A post to a thread called
[g200-dev]G400
specs released gives John Carmack's take on what the newly-released specs mean for
Quake III Arena appearance and performance on Matrox G200 and G400 accelerators under
Linux, talking about the G400's standout performance on hi-resolution testing:
Very little has changed, so it should be easy to have the driver support both
G200 and G400 from the same binary. I want to set a good example for the windows vendors
and not proliferate lots of different driver versions...
Speaking of which, I do worry about all the configuration hassles with the current driver.

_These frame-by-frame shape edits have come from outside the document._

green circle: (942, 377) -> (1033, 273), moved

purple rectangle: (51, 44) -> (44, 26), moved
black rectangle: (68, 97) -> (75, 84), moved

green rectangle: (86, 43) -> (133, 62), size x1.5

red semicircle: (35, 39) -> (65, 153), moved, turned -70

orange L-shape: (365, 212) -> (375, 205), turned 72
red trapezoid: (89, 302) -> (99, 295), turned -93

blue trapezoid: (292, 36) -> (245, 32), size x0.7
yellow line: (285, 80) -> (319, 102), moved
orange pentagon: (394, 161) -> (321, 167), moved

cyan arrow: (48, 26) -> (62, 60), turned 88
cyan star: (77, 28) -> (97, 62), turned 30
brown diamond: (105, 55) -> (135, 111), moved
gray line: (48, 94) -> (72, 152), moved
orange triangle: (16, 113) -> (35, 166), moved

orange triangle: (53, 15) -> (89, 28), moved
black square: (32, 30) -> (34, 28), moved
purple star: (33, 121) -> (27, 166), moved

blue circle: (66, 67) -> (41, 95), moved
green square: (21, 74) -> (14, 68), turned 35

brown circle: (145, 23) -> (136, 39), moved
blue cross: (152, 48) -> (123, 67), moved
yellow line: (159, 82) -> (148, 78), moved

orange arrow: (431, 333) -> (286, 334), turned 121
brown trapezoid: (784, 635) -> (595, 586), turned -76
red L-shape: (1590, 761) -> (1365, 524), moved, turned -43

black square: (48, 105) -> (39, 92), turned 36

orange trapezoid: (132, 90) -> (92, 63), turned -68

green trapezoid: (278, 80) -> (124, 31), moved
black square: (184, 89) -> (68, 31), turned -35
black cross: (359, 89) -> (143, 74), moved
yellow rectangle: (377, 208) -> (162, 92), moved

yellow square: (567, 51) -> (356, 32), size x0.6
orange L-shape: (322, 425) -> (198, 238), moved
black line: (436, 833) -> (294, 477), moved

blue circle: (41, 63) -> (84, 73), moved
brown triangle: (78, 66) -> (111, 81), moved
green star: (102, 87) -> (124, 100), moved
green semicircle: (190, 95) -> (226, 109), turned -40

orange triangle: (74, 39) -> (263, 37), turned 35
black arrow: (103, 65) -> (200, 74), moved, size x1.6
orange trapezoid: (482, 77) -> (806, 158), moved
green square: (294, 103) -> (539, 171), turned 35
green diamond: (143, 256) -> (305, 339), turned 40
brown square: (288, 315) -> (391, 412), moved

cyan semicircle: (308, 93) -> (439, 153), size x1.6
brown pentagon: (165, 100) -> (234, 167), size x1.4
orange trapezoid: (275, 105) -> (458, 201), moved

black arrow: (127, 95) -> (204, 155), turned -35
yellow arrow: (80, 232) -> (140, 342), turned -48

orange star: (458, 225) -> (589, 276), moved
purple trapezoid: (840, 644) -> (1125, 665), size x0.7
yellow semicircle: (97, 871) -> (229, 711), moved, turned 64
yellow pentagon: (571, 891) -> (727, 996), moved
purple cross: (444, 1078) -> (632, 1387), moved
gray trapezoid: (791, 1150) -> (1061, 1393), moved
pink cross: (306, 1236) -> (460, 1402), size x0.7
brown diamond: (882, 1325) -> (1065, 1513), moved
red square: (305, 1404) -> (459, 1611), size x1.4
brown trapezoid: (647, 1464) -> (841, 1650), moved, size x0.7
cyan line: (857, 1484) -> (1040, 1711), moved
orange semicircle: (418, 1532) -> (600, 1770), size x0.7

I would really like to see an option-free makefile. Even the MTRR issue could be dealt
with by just locally copying the necessary kernel header so any system could compile it
and let it fail at runtime.
What the g400 will give us:
stencil buffer support. This should be straightforward to add and get working.
multitexture support. If glx is extended for it (is there an official ARB spec for
multitexture over glx?) we can use it immediately. We could also do the "fake
multitexture" hack for the g200 as an option.
Anisotropic texture filtering. We need a new OpenGL enum for this, and I think it would be
worthwhile.
More texture filtering levels. Not a big deal until gigantic textures in huge open areas
are used more commonly.
"Bump mapping". This, along with some of the other texture combiner modes, would
need an extension to expose. I would not call it a high priority. Its not as usefull as it
sounds.
Depth buffer in AGP option. AGP 4x transfers. Doesn't help until we get good agp support
in the kernel.
It WON'T give us noticably better Q2/Q3 timedemo scores unless multitexture is supported,
because at reasonable resolutions we are currently not saturating the G200. You will be
able to run at your desktop resolution with all rasterization features turned on, though.
The G400 ran away from the field in our last high-res benchmarking.